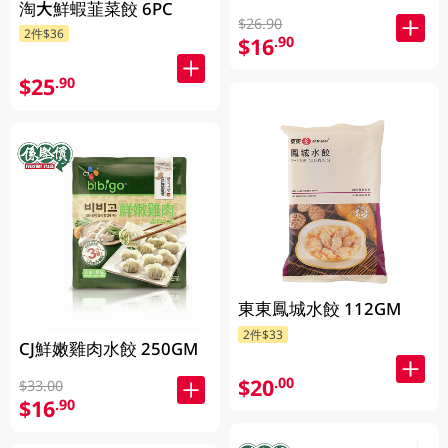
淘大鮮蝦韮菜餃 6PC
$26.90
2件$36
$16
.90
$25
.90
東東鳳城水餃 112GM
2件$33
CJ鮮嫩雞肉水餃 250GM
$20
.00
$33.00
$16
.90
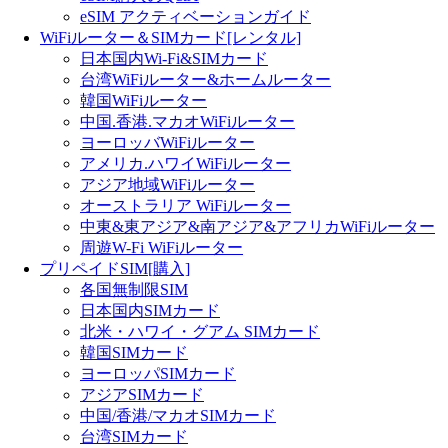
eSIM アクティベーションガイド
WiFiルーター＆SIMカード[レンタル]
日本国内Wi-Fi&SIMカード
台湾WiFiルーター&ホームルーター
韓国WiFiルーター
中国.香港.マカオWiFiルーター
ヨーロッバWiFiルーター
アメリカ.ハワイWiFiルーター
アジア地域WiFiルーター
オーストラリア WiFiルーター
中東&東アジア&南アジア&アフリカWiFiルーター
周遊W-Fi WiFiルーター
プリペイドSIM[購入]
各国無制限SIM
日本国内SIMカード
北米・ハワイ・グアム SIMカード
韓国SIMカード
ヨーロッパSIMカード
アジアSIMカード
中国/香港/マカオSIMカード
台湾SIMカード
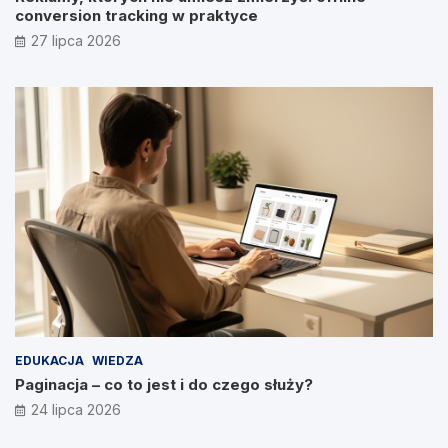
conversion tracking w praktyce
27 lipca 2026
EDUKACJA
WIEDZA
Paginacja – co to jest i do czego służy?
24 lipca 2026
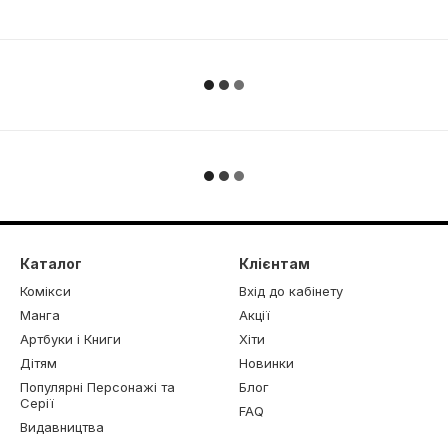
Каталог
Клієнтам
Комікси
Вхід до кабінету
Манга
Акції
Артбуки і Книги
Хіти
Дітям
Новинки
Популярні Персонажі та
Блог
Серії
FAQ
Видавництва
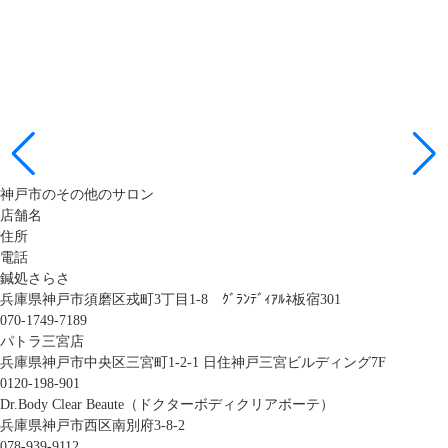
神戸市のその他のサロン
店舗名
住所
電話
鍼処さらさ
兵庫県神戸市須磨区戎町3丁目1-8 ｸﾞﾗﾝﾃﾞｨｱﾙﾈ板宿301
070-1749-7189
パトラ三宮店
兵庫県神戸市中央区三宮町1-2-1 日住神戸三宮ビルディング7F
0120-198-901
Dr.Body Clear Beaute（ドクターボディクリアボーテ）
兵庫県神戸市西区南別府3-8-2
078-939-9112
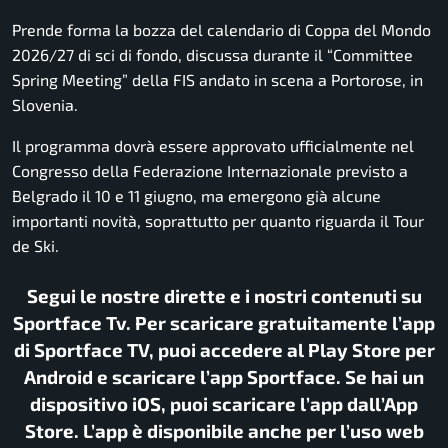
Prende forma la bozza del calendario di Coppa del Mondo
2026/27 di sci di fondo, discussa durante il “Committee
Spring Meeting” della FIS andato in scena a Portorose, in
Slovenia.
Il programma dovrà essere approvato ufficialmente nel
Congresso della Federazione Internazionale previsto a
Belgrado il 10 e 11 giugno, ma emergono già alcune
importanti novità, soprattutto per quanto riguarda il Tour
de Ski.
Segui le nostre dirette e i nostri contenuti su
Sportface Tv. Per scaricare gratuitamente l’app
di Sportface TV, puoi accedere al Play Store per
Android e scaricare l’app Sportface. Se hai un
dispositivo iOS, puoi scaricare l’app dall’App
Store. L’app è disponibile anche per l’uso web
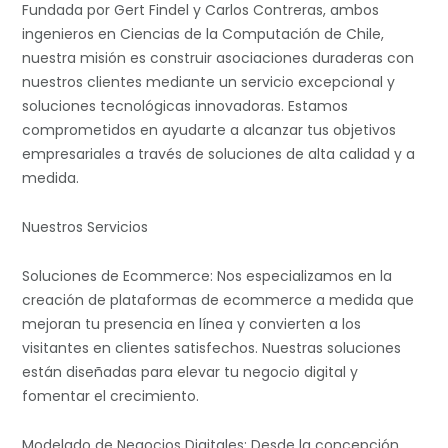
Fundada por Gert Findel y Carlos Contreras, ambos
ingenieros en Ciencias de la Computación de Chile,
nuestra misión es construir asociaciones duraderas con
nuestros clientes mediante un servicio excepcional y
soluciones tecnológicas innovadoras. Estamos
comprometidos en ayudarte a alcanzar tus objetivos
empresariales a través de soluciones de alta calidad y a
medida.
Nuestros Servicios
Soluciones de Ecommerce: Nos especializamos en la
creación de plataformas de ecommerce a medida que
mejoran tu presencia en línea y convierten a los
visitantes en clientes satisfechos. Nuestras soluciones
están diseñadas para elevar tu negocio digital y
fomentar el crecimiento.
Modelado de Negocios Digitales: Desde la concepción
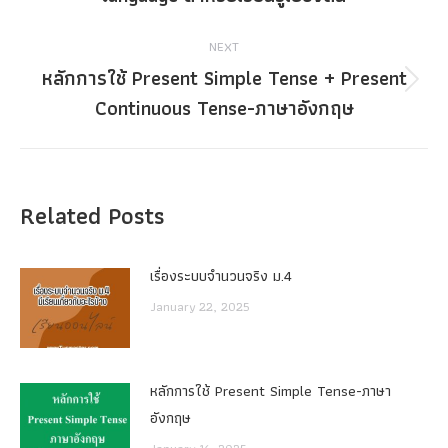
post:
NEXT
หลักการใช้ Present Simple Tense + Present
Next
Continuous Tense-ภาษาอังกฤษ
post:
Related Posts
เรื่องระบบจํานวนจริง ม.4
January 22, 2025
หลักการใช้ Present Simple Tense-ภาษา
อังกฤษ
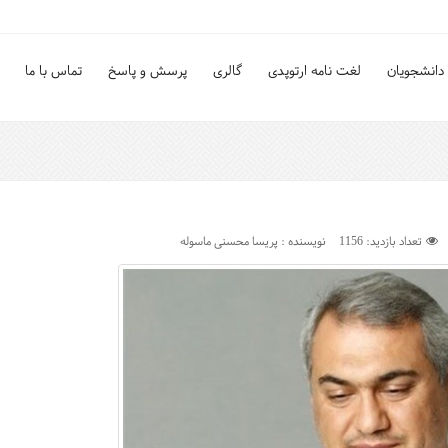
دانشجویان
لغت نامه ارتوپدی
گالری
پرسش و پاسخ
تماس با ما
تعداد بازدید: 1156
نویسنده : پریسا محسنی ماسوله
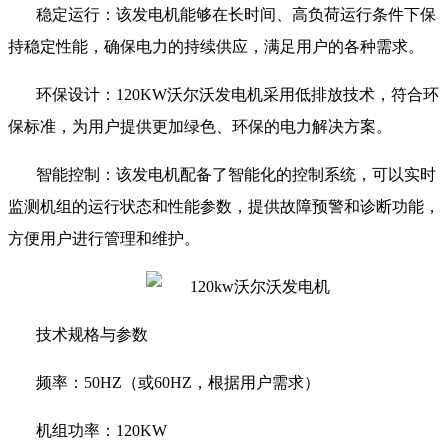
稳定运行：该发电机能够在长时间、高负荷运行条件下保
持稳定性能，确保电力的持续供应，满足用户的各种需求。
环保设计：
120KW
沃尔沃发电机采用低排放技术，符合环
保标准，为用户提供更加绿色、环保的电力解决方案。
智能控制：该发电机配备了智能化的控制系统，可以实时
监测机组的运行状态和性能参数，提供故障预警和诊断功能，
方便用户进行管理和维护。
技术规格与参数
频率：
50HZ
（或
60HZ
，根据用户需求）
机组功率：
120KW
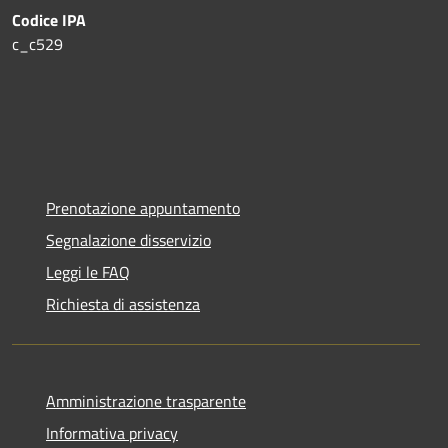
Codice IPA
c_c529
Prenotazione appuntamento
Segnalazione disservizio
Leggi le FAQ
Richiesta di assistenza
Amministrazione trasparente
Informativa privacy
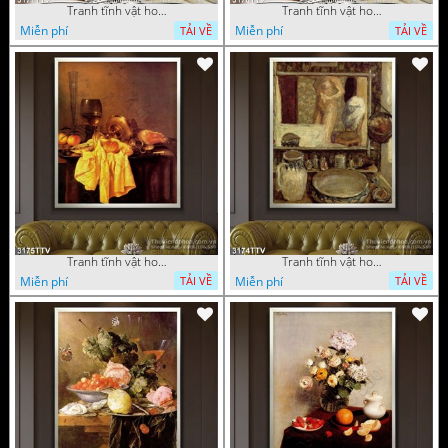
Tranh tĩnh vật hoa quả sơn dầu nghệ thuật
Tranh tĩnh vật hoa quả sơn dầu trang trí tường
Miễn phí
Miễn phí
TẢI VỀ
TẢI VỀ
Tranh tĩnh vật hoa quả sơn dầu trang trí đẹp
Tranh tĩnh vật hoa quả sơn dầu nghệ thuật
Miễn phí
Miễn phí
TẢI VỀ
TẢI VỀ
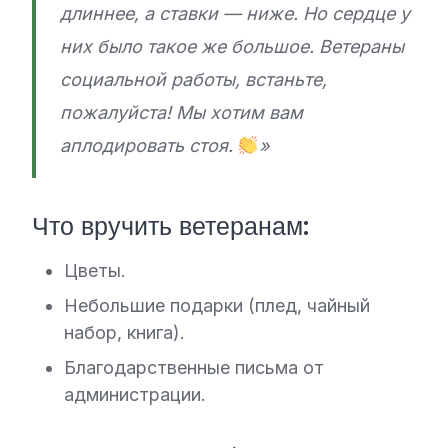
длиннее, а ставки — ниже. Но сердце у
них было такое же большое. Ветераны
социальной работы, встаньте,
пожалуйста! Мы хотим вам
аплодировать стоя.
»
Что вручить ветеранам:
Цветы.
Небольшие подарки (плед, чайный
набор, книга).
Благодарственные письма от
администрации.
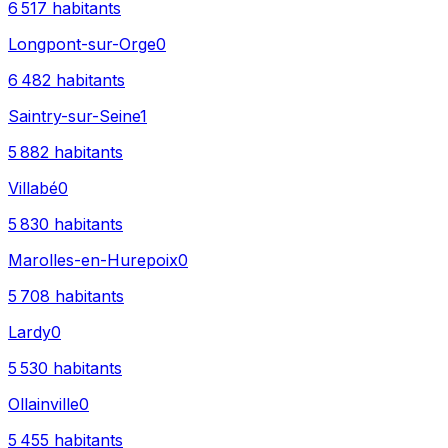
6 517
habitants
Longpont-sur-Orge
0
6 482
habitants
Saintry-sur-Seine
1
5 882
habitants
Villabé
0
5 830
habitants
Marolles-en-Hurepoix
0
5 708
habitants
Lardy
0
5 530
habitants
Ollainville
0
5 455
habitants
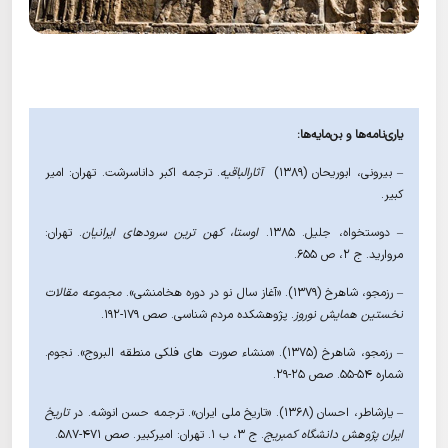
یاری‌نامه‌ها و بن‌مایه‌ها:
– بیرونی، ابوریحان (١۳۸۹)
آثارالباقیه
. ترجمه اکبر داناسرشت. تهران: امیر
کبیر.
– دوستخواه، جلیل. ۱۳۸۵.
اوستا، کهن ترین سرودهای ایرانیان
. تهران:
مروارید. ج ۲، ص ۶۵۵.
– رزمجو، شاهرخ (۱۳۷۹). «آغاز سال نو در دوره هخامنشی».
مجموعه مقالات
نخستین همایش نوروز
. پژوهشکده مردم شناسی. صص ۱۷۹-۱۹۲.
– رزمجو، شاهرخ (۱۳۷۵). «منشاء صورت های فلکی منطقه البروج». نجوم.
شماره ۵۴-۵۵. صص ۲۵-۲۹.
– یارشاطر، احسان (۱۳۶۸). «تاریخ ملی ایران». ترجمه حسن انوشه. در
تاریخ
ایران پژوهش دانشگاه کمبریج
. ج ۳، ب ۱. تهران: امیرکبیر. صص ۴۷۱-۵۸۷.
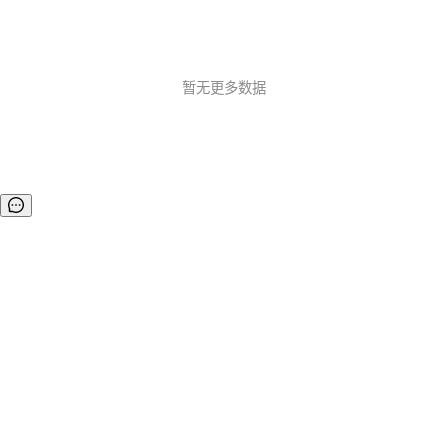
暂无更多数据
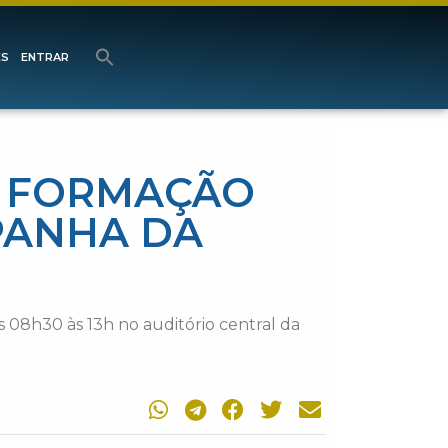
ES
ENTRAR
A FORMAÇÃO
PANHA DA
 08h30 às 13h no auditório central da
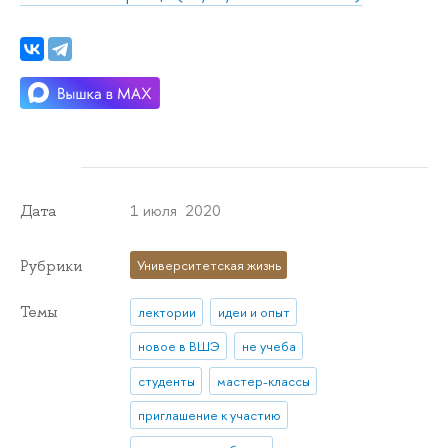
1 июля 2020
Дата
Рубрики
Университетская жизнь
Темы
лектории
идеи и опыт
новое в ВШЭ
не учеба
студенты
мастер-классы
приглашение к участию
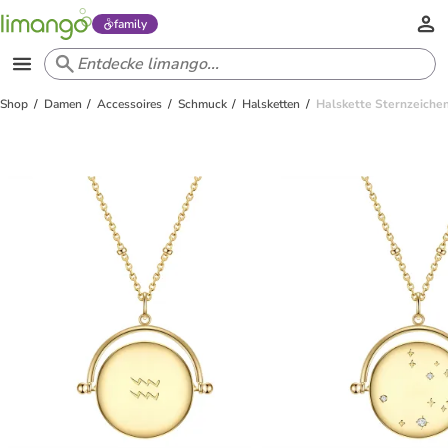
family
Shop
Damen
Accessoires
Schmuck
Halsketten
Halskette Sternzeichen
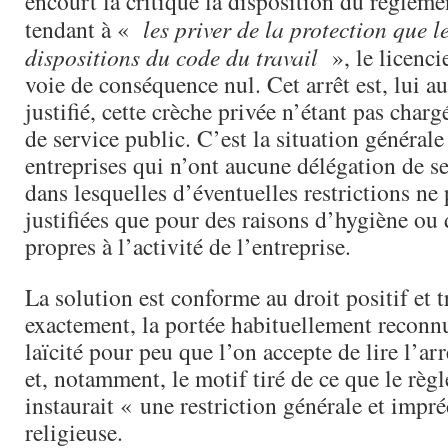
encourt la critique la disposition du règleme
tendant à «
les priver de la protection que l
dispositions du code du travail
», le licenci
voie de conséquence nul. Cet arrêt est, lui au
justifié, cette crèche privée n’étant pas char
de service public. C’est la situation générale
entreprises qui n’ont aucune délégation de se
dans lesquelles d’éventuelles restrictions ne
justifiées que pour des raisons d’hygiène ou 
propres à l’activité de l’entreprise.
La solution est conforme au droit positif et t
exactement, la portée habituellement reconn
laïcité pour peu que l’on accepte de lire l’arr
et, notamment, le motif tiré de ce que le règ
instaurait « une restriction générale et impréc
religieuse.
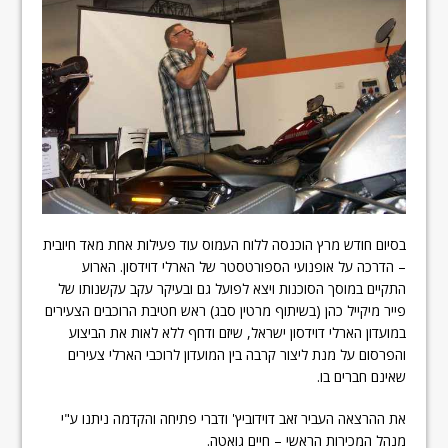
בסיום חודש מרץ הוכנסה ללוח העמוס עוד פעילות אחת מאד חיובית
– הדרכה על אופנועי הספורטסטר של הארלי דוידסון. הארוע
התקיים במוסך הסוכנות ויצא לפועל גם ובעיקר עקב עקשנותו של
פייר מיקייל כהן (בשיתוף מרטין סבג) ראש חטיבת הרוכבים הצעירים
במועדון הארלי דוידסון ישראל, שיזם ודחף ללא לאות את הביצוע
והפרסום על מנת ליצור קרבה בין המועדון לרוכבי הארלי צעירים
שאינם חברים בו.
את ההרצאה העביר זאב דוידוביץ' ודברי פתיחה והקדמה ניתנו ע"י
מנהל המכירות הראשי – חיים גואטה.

- - -

Exercise prompt:
Begin at the first line of the entries above and return each line exactly, stopping after the line that contains "オーストラリア WiFiルーター". Pictures do not belong in the copy.

Reply:
淘大鮮蝦韮菜餃 6PC
$26.90
2件$36
$16
.90
$25
.90
東東鳳城水餃 112GM
2件$33
CJ鮮嫩雞肉水餃 250GM
$20
.00
$33.00
$16
.90
eSIM アクティベーションガイド
WiFiルーター＆SIMカード[レンタル]
日本国内Wi-Fi&SIMカード
台湾WiFiルーター&ホームルーター
韓国WiFiルーター
中国.香港.マカオWiFiルーター
ヨーロッバWiFiルーター
アメリカ.ハワイWiFiルーター
アジア地域WiFiルーター
オーストラリア WiFiルーター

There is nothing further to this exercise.